>>>>>

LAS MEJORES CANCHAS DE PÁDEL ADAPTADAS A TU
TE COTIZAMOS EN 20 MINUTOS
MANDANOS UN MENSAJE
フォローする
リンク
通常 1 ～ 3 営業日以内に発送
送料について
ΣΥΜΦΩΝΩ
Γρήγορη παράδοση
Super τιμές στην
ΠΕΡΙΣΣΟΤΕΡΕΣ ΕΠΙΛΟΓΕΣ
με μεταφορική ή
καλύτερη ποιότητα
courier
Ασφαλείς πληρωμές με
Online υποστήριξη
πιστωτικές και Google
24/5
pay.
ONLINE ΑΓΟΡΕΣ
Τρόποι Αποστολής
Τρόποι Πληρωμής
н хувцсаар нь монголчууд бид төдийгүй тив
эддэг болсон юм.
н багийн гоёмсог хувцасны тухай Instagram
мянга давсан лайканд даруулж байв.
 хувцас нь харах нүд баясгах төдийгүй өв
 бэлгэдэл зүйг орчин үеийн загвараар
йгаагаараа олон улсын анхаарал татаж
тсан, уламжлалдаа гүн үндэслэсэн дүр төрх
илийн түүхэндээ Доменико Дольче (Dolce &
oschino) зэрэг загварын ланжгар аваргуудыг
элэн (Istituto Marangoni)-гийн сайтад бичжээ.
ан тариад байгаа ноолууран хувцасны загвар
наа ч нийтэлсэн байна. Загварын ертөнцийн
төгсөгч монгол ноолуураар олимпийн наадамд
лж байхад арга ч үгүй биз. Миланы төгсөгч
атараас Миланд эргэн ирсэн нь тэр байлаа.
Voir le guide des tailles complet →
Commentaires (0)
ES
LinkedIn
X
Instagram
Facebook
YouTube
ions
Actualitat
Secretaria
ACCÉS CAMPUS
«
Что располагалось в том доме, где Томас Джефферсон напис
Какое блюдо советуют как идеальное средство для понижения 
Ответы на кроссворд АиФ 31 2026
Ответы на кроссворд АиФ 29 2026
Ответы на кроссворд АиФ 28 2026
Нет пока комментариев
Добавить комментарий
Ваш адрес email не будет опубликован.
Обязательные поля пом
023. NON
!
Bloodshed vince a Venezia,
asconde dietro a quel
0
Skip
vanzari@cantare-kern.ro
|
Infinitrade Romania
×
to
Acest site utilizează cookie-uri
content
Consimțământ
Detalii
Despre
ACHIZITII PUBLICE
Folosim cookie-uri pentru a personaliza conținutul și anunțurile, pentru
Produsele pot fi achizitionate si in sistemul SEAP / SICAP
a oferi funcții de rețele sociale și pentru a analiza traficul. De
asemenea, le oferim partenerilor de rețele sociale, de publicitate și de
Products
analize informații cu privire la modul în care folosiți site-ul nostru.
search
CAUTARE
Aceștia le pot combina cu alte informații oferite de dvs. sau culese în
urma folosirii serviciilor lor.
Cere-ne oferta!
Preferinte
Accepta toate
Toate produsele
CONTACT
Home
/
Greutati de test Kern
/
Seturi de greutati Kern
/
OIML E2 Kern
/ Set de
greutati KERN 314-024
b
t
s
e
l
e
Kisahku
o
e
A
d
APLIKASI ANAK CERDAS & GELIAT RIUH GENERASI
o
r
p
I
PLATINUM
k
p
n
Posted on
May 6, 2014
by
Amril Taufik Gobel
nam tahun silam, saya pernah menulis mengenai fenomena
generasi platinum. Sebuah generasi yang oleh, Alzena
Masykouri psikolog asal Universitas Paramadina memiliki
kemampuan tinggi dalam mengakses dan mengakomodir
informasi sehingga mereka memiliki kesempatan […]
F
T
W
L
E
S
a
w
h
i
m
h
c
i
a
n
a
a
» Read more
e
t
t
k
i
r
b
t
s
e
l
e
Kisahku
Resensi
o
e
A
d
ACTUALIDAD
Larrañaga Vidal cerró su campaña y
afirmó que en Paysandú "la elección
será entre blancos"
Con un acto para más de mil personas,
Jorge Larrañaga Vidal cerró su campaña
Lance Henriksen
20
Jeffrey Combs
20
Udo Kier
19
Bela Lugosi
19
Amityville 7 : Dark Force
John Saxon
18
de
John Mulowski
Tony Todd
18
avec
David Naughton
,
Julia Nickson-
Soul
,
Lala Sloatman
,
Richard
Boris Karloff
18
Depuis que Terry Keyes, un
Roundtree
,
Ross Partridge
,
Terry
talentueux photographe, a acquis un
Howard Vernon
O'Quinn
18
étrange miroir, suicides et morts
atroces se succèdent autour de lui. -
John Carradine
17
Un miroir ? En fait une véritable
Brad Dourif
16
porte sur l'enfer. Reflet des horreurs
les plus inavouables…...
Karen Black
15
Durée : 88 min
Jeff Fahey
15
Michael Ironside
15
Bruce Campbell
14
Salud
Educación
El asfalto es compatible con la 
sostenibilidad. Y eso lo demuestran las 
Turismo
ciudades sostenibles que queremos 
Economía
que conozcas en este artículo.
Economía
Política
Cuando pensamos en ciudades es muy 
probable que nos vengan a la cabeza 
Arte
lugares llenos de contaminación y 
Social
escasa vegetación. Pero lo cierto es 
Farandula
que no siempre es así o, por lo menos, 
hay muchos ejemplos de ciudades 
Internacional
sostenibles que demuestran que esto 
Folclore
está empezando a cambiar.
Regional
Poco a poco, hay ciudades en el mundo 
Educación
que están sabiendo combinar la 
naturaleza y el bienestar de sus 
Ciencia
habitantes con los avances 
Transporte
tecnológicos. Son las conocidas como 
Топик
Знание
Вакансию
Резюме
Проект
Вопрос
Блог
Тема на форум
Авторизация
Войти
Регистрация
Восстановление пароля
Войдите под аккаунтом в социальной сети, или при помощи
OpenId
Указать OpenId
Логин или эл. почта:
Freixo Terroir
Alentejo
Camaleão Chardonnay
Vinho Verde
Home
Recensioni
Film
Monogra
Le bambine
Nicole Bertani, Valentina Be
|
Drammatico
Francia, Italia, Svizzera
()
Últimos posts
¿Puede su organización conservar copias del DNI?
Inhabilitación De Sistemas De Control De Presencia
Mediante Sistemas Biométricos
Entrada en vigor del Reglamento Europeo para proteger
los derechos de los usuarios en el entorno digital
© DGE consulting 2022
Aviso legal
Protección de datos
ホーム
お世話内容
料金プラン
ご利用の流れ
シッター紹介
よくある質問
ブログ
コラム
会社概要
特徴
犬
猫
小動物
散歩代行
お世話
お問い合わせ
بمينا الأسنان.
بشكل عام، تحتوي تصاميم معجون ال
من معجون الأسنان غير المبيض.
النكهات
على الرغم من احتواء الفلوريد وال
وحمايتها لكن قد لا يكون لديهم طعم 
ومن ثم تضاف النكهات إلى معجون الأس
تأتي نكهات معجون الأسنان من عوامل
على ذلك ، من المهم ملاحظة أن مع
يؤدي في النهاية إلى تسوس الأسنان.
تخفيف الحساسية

<<<<<

_WHAT IS NEEDED_
For this task, retype the material exactly, line for line.

_TASK OUTPUT_
LAS MEJORES CANCHAS DE PÁDEL ADAPTADAS A TU
TE COTIZAMOS EN 20 MINUTOS
MANDANOS UN MENSAJE
フォローする
リンク
通常 1 ～ 3 営業日以内に発送
送料について
ΣΥΜΦΩΝΩ
Γρήγορη παράδοση
Super τιμές στην
ΠΕΡΙΣΣΟΤΕΡΕΣ ΕΠΙΛΟΓΕΣ
με μεταφορική ή
καλύτερη ποιότητα
courier
Ασφαλείς πληρωμές με
Online υποστήριξη
πιστωτικές και Google
24/5
pay.
ONLINE ΑΓΟΡΕΣ
Τρόποι Αποστολής
Τρόποι Πληρωμής
н хувцсаар нь монголчууд бид төдийгүй тив
эддэг болсон юм.
н багийн гоёмсог хувцасны тухай Instagram
мянга давсан лайканд даруулж байв.
 хувцас нь харах нүд баясгах төдийгүй өв
 бэлгэдэл зүйг орчин үеийн загвараар
йгаагаараа олон улсын анхаарал татаж
тсан, уламжлалдаа гүн үндэслэсэн дүр төрх
илийн түүхэндээ Доменико Дольче (Dolce &
oschino) зэрэг загварын ланжгар аваргуудыг
элэн (Istituto Marangoni)-гийн сайтад бичжээ.
ан тариад байгаа ноолууран хувцасны загвар
наа ч нийтэлсэн байна. Загварын ертөнцийн
төгсөгч монгол ноолуураар олимпийн наадамд
лж байхад арга ч үгүй биз. Миланы төгсөгч
атараас Миланд эргэн ирсэн нь тэр байлаа.
Voir le guide des tailles complet →
Commentaires (0)
ES
LinkedIn
X
Instagram
Facebook
YouTube
ions
Actualitat
Secretaria
ACCÉS CAMPUS
«
Что располагалось в том доме, где Томас Джефферсон напис
Какое блюдо советуют как идеальное средство для понижения 
Ответы на кроссворд АиФ 31 2026
Ответы на кроссворд АиФ 29 2026
Ответы на кроссворд АиФ 28 2026
Нет пока комментариев
Добавить комментарий
Ваш адрес email не будет опубликован.
Обязательные поля пом
023. NON
!
Bloodshed vince a Venezia,
asconde dietro a quel
0
Skip
vanzari@cantare-kern.ro
|
Infinitrade Romania
×
to
Acest site utilizează cookie-uri
content
Consimțământ
Detalii
Despre
ACHIZITII PUBLICE
Folosim cookie-uri pentru a personaliza conținutul și anunțurile, pentru
Produsele pot fi achizitionate si in sistemul SEAP / SICAP
a oferi funcții de rețele sociale și pentru a analiza traficul. De
asemenea, le oferim partenerilor de rețele sociale, de publicitate și de
Products
analize informații cu privire la modul în care folosiți site-ul nostru.
search
CAUTARE
Aceștia le pot combina cu alte informații oferite de dvs. sau culese în
urma folosirii serviciilor lor.
Cere-ne oferta!
Preferinte
Accepta toate
Toate produsele
CONTACT
Home
/
Greutati de test Kern
/
Seturi de greutati Kern
/
OIML E2 Kern
/ Set de
greutati KERN 314-024
b
t
s
e
l
e
Kisahku
o
e
A
d
APLIKASI ANAK CERDAS & GELIAT RIUH GENERASI
o
r
p
I
PLATINUM
k
p
n
Posted on
May 6, 2014
by
Amril Taufik Gobel
nam tahun silam, saya pernah menulis mengenai fenomena
generasi platinum. Sebuah generasi yang oleh, Alzena
Masykouri psikolog asal Universitas Paramadina memiliki
kemampuan tinggi dalam mengakses dan mengakomodir
informasi sehingga mereka memiliki kesempatan […]
F
T
W
L
E
S
a
w
h
i
m
h
c
i
a
n
a
a
» Read more
e
t
t
k
i
r
b
t
s
e
l
e
Kisahku
Resensi
o
e
A
d
ACTUALIDAD
Larrañaga Vidal cerró su campaña y
afirmó que en Paysandú "la elección
será entre blancos"
Con un acto para más de mil personas,
Jorge Larrañaga Vidal cerró su campaña
Lance Henriksen
20
Jeffrey Combs
20
Udo Kier
19
Bela Lugosi
19
Amityville 7 : Dark Force
John Saxon
18
de
John Mulowski
Tony Todd
18
avec
David Naughton
,
Julia Nickson-
Soul
,
Lala Sloatman
,
Richard
Boris Karloff
18
Depuis que Terry Keyes, un
Roundtree
,
Ross Partridge
,
Terry
talentueux photographe, a acquis un
Howard Vernon
O'Quinn
18
étrange miroir, suicides et morts
atroces se succèdent autour de lui. -
John Carradine
17
Un miroir ? En fait une véritable
Brad Dourif
16
porte sur l'enfer. Reflet des horreurs
les plus inavouables…...
Karen Black
15
Durée : 88 min
Jeff Fahey
15
Michael Ironside
15
Bruce Campbell
14
Salud
Educación
El asfalto es compatible con la 
sostenibilidad. Y eso lo demuestran las 
Turismo
ciudades sostenibles que queremos 
Economía
que conozcas en este artículo.
Economía
Política
Cuando pensamos en ciudades es muy 
probable que nos vengan a la cabeza 
Arte
lugares llenos de contaminación y 
Social
escasa vegetación. Pero lo cierto es 
Farandula
que no siempre es así o, por lo menos, 
hay muchos ejemplos de ciudades 
Internacional
sostenibles que demuestran que esto 
Folclore
está empezando a cambiar.
Regional
Poco a poco, hay ciudades en el mundo 
Educación
que están sabiendo combinar la 
naturaleza y el bienestar de sus 
Ciencia
habitantes con los avances 
Transporte
tecnológicos. Son las conocidas como 
Топик
Знание
Вакансию
Резюме
Проект
Вопрос
Блог
Тема на форум
Авторизация
Войти
Регистрация
Восстановление пароля
Войдите под аккаунтом в социальной сети, или при помощи
OpenId
Указать OpenId
Логин или эл. почта:
Freixo Terroir
Alentejo
Camaleão Chardonnay
Vinho Verde
Home
Recensioni
Film
Monogra
Le bambine
Nicole Bertani, Valentina Be
|
Drammatico
Francia, Italia, Svizzera
()
Últimos posts
¿Puede su organización conservar copias del DNI?
Inhabilitación De Sistemas De Control De Presencia
Mediante Sistemas Biométricos
Entrada en vigor del Reglamento Europeo para proteger
los derechos de los usuarios en el entorno digital
© DGE consulting 2022
Aviso legal
Protección de datos
ホーム
お世話内容
料金プラン
ご利用の流れ
シッター紹介
よくある質問
ブログ
コラム
会社概要
特徴
犬
猫
小動物
散歩代行
お世話
お問い合わせ
بمينا الأسنان.
بشكل عام، تحتوي تصاميم معجون ال
من معجون الأسنان غير المبيض.
النكهات
على الرغم من احتواء الفلوريد وال
وحمايتها لكن قد لا يكون لديهم طعم 
ومن ثم تضاف النكهات إلى معجون الأس
تأتي نكهات معجون الأسنان من عوامل
على ذلك ، من المهم ملاحظة أن مع
يؤدي في النهاية إلى تسوس الأسنان.
تخفيف الحساسية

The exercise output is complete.